One of the seven congressmen representing Louisiana in Washington, D.C., made a stop in Bastrop Tuesday.


One of the seven congressmen representing Louisiana in Washington, D.C., made a stop in Bastrop Tuesday.


U.S. Rep. Rodney Alexander, a Republican serving the 5th District, spoke on politics and policy for about an hour to about 30 visitors at the Morehouse Country Club.


While Alexander touched on a wide range of topics – from tax policy to redistricting – a consistent theme seemed to underscore many of his responses to questions: political divides.


Alexander said that political animus is as heavy as he's ever experienced it in his decade in the Capitol and asked rhetorically, “How are we supposed to find middle ground when there are so many critics who don't want you to compromise?

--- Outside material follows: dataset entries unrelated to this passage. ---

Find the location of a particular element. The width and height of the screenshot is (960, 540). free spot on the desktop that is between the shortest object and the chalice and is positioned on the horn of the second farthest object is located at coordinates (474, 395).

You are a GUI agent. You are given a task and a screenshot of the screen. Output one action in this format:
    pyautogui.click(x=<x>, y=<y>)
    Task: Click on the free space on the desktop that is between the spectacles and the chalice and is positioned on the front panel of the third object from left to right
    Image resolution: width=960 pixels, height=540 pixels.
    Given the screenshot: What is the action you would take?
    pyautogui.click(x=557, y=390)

It should be like a marriage or a friendship, in that you work together.”


Every time Congress meets, he illustrated, each member is handed one card stating the Democrats' official position on a proposal and a second card representing Republicans' view.


“Well, what about the Americans' position?” he asked rhetorically.


Alexander, from Quitman, said it's hard to argue with foreign nations' dislike for the United States when Americans themselves don't like one another.


“We put metal detectors in schools to keep us from shooting one another,” he cited as an example.


He noted that groups of lawyers from both political parties are assigned the job of doing whatever they can to switch existing congressmen to the opposite party, despite never personally visiting the particular state.


“But that's the nature of the beast we call Washington,” he said.


In response to a question, Alexander said he's been involved with “battling” FEMA for about two years over the department's “creative” policy adaptions regarding flood-zone insurance mandates. Alexander explained that after Hurricane Katrina, pressure has been placed on FEMA to address its $18-billion deficit.


A couple of years ago Alexander formed a Levee Caucus in order to better educate a large portion of congress who know little about the importance of levee policy that affects 70 percent of the nation's population.


Other pending and tenuous issues that are due to be decided in the next few months, such as health care and tax cuts and tax hikes, are subject to keeping future generations of Americans from enjoying a lot of the benefits Alexander said he and others have enjoyed.


“There's a major train wreck about to happen and the track is getting shorter,” he said.